Sadly, you'll never get to taste that rainbow after looking at it with your mouth and you'll never get the little gold pot from a green Irish guy.

You will also never be able to cross a rainbow, as high as Dorothy sang.

Sorry - while I'm here bursting the bubble, I can also tell you that you can't get to the horizon!

Why can't you reach the end of the rainbow?

can-you-reach-the-end-of-the-rainbow

Simply put, because the rainbow is really an optical illusion, not a physical or tangible thing.

Rainbows are formed by raindrops that act like tiny prisms.

Raindrops refract and reflect inside sunlight toward you as you look at them.

Different wavelengths of light refract at different angles, so the white light of the sun is broken down into an ordered set of the giant arc colors you see in a rainbow.
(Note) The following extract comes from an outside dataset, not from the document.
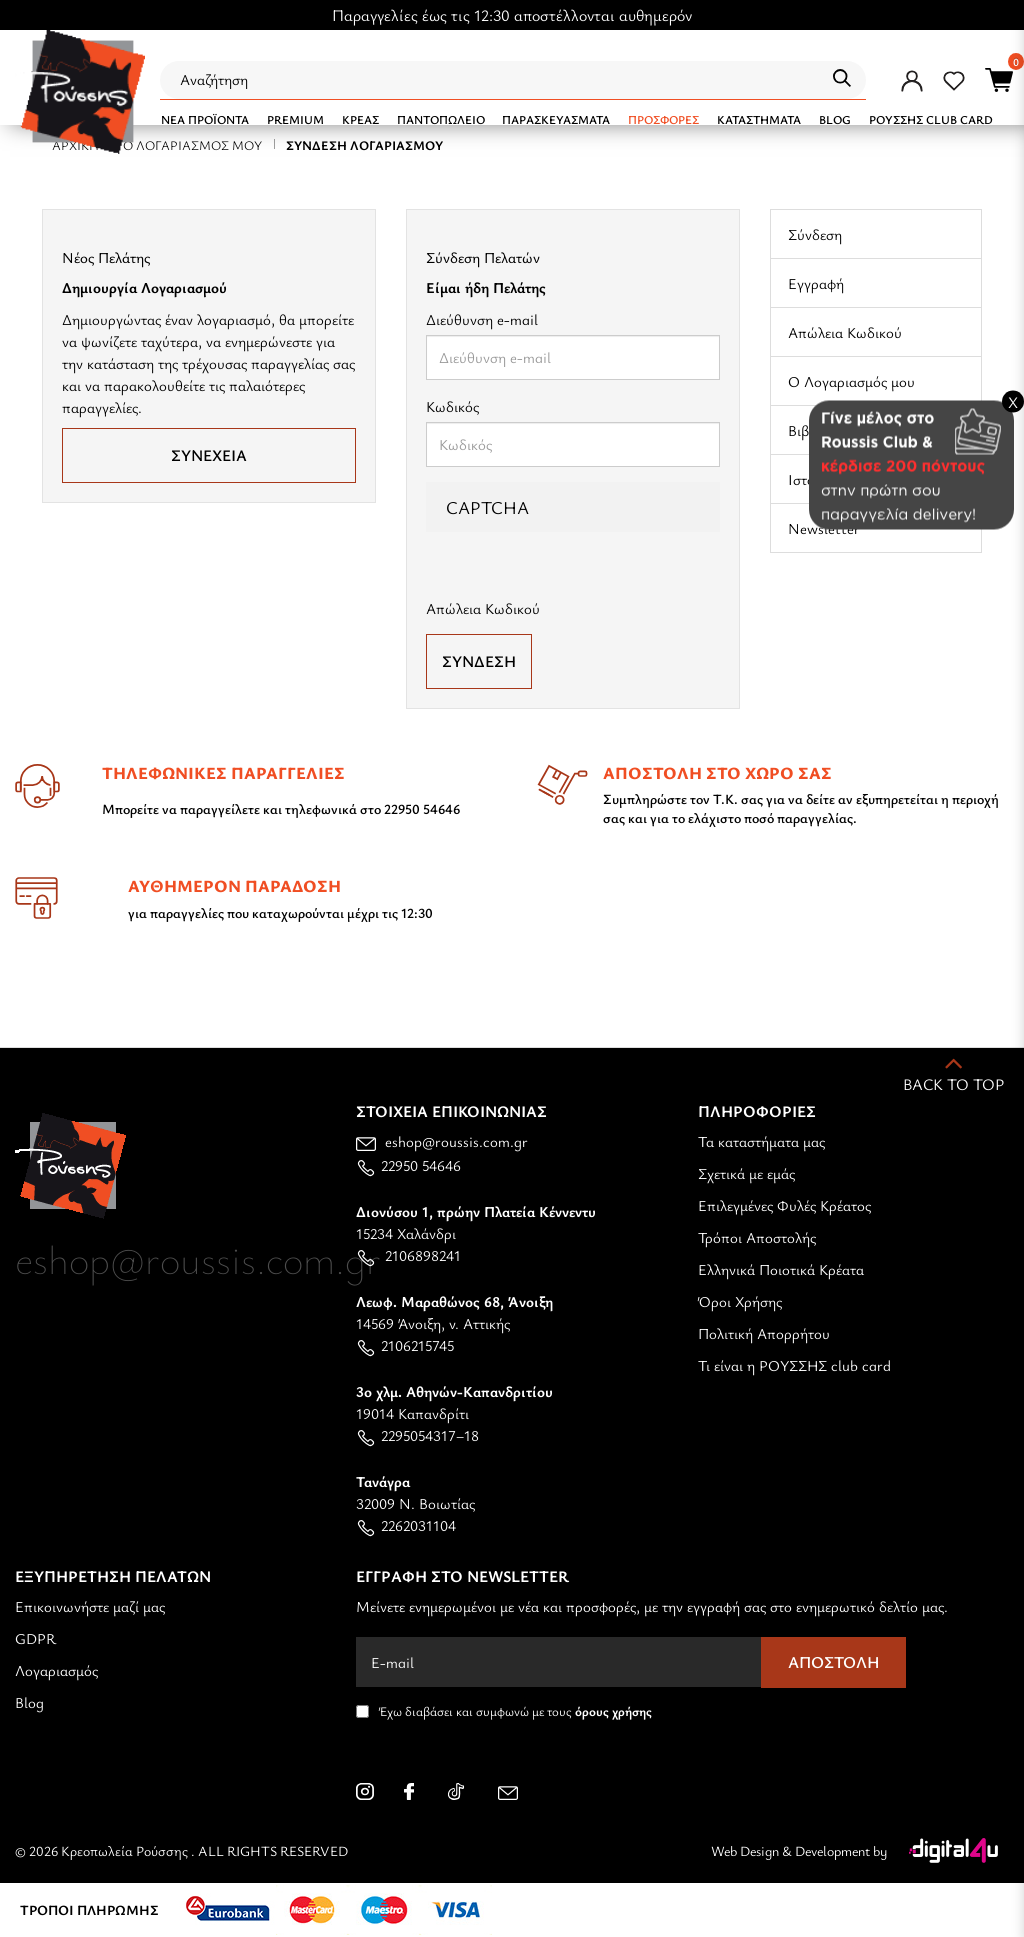 The width and height of the screenshot is (1024, 1937). What do you see at coordinates (851, 381) in the screenshot?
I see `Ο Λογαριασμός μου` at bounding box center [851, 381].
So with this in mind, it makes a lot of sense that as you move towards the rainbow, the angles you're viewing it will change.

The rainbow will always be this distance away.

can-you-reach-the-end-of-the-rainbow

In order for the colors of the rainbow to be visually created, the water droplets must be a certain distance away from you.

As you approach the rainbow it will always be about equal distance from you, so you will never be able to reach it.

For the rainbow to remain constant, the angle between the sun, the drop, and the observer should be 42 degrees.

If you can't cross the rainbow, how do people take pictures from the plane?

can-you-reach-the-end-of-the-rainbow

Now, as I mentioned above, you will also never be able to cross a rainbow.

However, there are still photos taken by the people on the plane about them flying over the rainbow.

This is another optical illusion and it involves airplane windows that have birefringent properties.

Birefringence is the optical property of light being split into two rays when viewed through a material, both rays with their colors also being dispersed differently.

So when you look, the light shining from the airplane window to your eyes, the two rays of light that interfere with each other create bands of color, similar to what one would see when looking at a rainbow.

This effect is also enhanced by the polarization effect of water as a light reduction reaction.

In short, you can't cross a rainbow, and you certainly can't go to its end.